WORKING DATA:
*** Begin section ***
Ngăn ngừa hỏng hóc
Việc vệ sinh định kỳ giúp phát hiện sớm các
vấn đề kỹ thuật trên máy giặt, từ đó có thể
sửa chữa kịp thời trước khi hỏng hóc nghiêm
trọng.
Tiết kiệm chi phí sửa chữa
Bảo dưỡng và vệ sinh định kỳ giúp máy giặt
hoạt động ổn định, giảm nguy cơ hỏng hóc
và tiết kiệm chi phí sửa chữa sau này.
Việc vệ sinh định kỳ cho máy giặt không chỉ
*** End section ***
*** Begin section ***
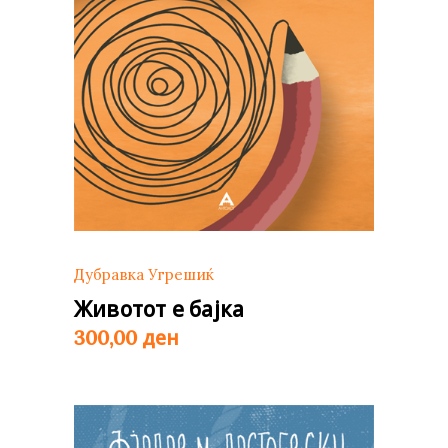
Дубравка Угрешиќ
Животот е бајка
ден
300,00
*** End section ***
TASK OBJECTIVE: All that should be written out is the stretch of lines above between the one holding "vấn đề kỹ thuật trên máy giặt, từ đó có thể" and the one holding "Việc vệ sinh định kỳ cho máy giặt không chỉ", inclusive, exactly as given.

EXERCISE ANSWER:
vấn đề kỹ thuật trên máy giặt, từ đó có thể
sửa chữa kịp thời trước khi hỏng hóc nghiêm
trọng.
Tiết kiệm chi phí sửa chữa
Bảo dưỡng và vệ sinh định kỳ giúp máy giặt
hoạt động ổn định, giảm nguy cơ hỏng hóc
và tiết kiệm chi phí sửa chữa sau này.
Việc vệ sinh định kỳ cho máy giặt không chỉ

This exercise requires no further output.